Lichtenstein said the county and Fire Department could conceivably create a political action committee, raise money and hold rallies and speeches to raise public awareness.
Indeed, the issue of where a political campaign ends and an information drive begins is a murky one, at best.
Gary Huckaby, a spokesman for the state Fair Political Practices Commission, said the watchdog agency has a prohibition on the use of public funds for candidates, but none for ballot measures.
As for whether Freeman and his staff can campaign for passage of the measure, Huckaby added: “We don’t have any purview over how public employees spend their time on the job.”
The FPPC did fine Sacramento County $10,000 last July for spending $35,000 in support of three ballot measures on bonds for public safety funds and other issues.
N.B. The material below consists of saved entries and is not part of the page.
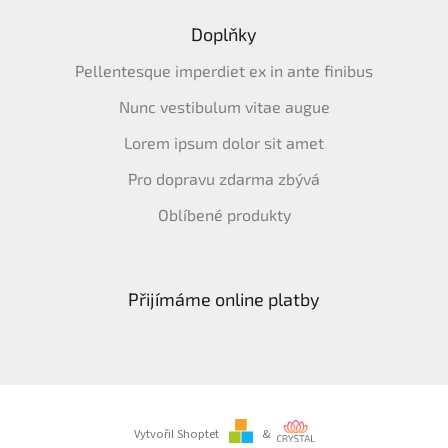
Doplňky
Pellentesque imperdiet ex in ante finibus
Nunc vestibulum vitae augue
Lorem ipsum dolor sit amet
Pro dopravu zdarma zbývá
Oblíbené produkty
Přijímáme online platby
Vytvořil Shoptet
&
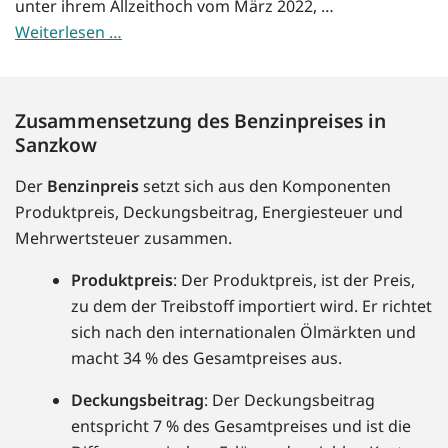
unter ihrem Allzeithoch vom März 2022, …
Weiterlesen …
Zusammensetzung des Benzinpreises in
Sanzkow
Der
Benzinpreis
setzt sich aus den Komponenten
Produktpreis, Deckungsbeitrag, Energiesteuer und
Mehrwertsteuer zusammen.
Produktpreis
: Der Produktpreis, ist der Preis,
zu dem der Treibstoff importiert wird. Er richtet
sich nach den internationalen Ölmärkten und
macht 34 % des Gesamtpreises aus.
Deckungsbeitrag
: Der Deckungsbeitrag
entspricht 7 % des Gesamtpreises und ist die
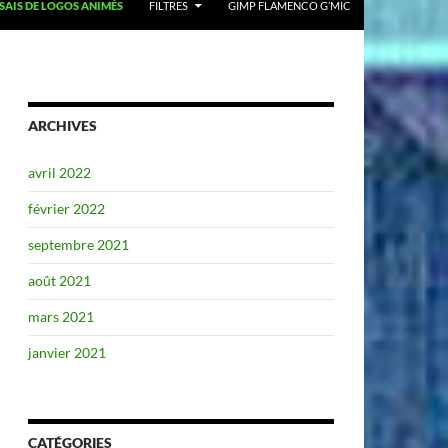
SSAIS DE LOGOS ANIMÉS
FILTRES
GIMP FLAMENCO G’MIC
ARCHIVES
avril 2022
février 2022
septembre 2021
août 2021
mars 2021
janvier 2021
CATÉGORIES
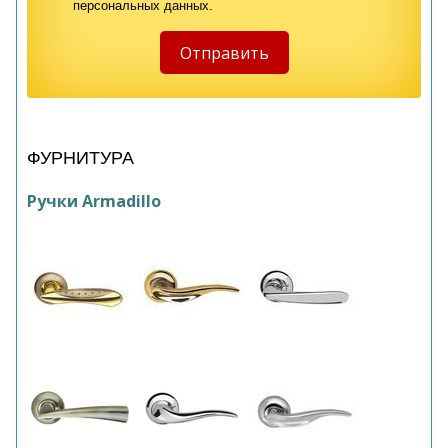
персональных данных.
ФУРНИТУРА
Ручки Armadillo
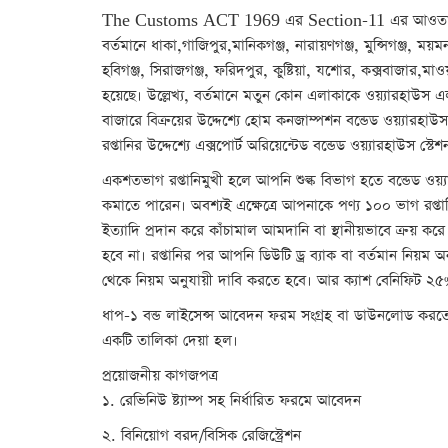
The Customs ACT 1969 এর Section-11 এর আওতায় জাতীয়
বর্তমানে ধাকা,গাজিপুর,মানিকগঞ্জ, নারায়ণগঞ্জ, মুন্সিগঞ্জ, ম
হবিগঞ্জ, সিরাজগঞ্জ, ফরিদপুর, কুষ্টিয়া, যশোর, কক্সবাজার,মাও
হয়েছে। উল্লেখ্য, বর্তমানে মতুন কোন এলাকাকে ওয়্যারহাউস এ
বাজারে বিক্রয়ের উদ্দেশ্যে হোম কনজাম্পশন বন্ডেড ওয়্যারহাউস
রপ্তানির উদ্দেশ্যে এক্সপোর্ট অরিয়েন্টেড বন্ডেড ওয়্যারহাউস স্
একশতভাগ রপ্তানিমুখী হলে আপনি শুল্ক বিভাগ হতে বন্ডেড ওয়্য
কমাতে পারেন। অবশ্যই এক্ষেত্রে আপনাকে পণ্য ১০০ ভাগ রপ্তান
ইত্যাদি প্রদান করে কাঁচামাল আমদানি বা স্থানীয়ভাবে ক্রয় ক
হবে না। রপ্তানির পর আপনি ডিউটি ড্র ব্যাক বা বর্তমান নিয়
থেকে নিয়ম অনুযায়ী দাবি করতে হবে। আর ক্যাশ বেনিফিট ২৫
ধাপ-১ বন্ড লাইসেন্স আবেদন ফরম সংগ্রহ বা ডাউনলোড করতে 
একটি তালিকা দেয়া হল।
প্রয়োজনীয় কাগজপত্র
১. রেভিনিউ ষ্ট্যাম্প সহ নির্ধারিত ফরমে আবেদন
২. বিনিয়োগ বরদ/বিসিক রেজিস্ট্রেশন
But that fine was not for spending the money; it was for not reporting it to the FPPC, Huckaby said.
Whatever the case with Freeman, it is clear that the county’s powerful firefighters union and its thousands of rank-and-file members can--and will--do battle to win the hearts and minds of voters.
“Obviously, we plan to wage an aggressive campaign,” said union President Dallas Jones. “Our big concern, and polls indicate this, is that unless half the county burns down, [voters] are not going to believe this is a crisis. . . . We are not optimistic at all that this measure will be passed.”
Jones said the union already is mobilizing--enlisting civic leaders, community groups and everyone else it thinks can help get the word out. “The big problem we have is getting people to believe this isn’t some scheme to raise their taxes,” Jones said.
The decision to go before the voters was prompted by a potentially precedent-setting decision Monday, in which a Superior Court judge ruled that the Fire Department is not exempt from provisions of Proposition 218, the recently passed state initiative that gave voters the right to approve any “special purpose tax.”
By voting at their weekly board meeting to place the issue before voters, the supervisors agreed in principle to spend at least $2.5 million on election notifications and the other costs.
They also decided to give voters in 11 cities and the county’s unincorporated areas the option of paying $22 a year each for library services. When Proposition 218 was passed, about $9 million in library assessments were deemed unconstitutional.
“Maybe,” county Librarian Sandra Reuben suggested to the supervisors, “we can have a ‘books and ladders’ campaign.”